Agricultural Commodities Price Prediction System using ML Algorithm
Vinutha M1, Gayitri H.M2
1Vinutha M, Student, Agricultural University, Berasia, Madhya Pradesh.
2Gayitri H.M, Agricultural University, Berasia, Madhya Pradesh
Manuscript received on April 24, 2021. | Revised Manuscript received on May 2, 2021. | Manuscript published on May 10, 2021. | PP: 28-31 | Volume-1 Issue-1, May 2021. | Retrieval Number:100.1/ijae.H0102072819
Open Access | Ethics and Policies
Abstract: Most of the India’s population depends on agriculture for their source of income. But, as and when it evolved, the complexities also grew with it, which made the farmers to struggle. Few major difficulties being faced by the marginal and small farmers at present are, high investment cost, unpaid loans, lack of basic awareness about agriculture, marketing issues, drought, etc. So, the proposed work gives solution to few of these issues through a web application.
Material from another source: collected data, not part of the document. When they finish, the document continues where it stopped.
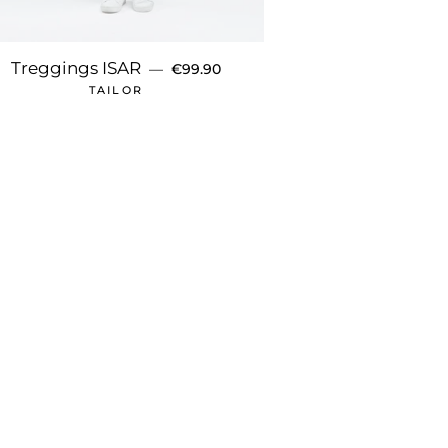
S
NORMALER PREIS
Treggings ISAR
—
€99.90
TAILOR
It firstly gives an “Agricultural Guide” in the form of a PDF file that contains overall information starting from farm land details to marketing their cultivated product and secondly, it includes a crop price prediction system that uses the Naive Bayes algorithm. The crop price prediction system is specifically developed for Mysuru District. The dataset containing Crop name, Rainfall, Yield, Max Trade, Crop Price is used as its attributes. The web app contains agricultural departments as one of its users, that is the different regulated agricultural markets present in Mysuru, the staff of any particular department can upload the training dataset and can predict the price. The farmers can know the predicted price by contacting the respective agricultural departments. This application is developed using Visual Studio IDE and SQL Server Management Studio Express .The application is bilingual with Kannada and English languages and the Android version of the same application is provided for faster access. Hence the application helps to reduce some of the problems being faced by the farmers.
Keywords: Agriculture, Naive Bayes, Price Prediction, Web Application.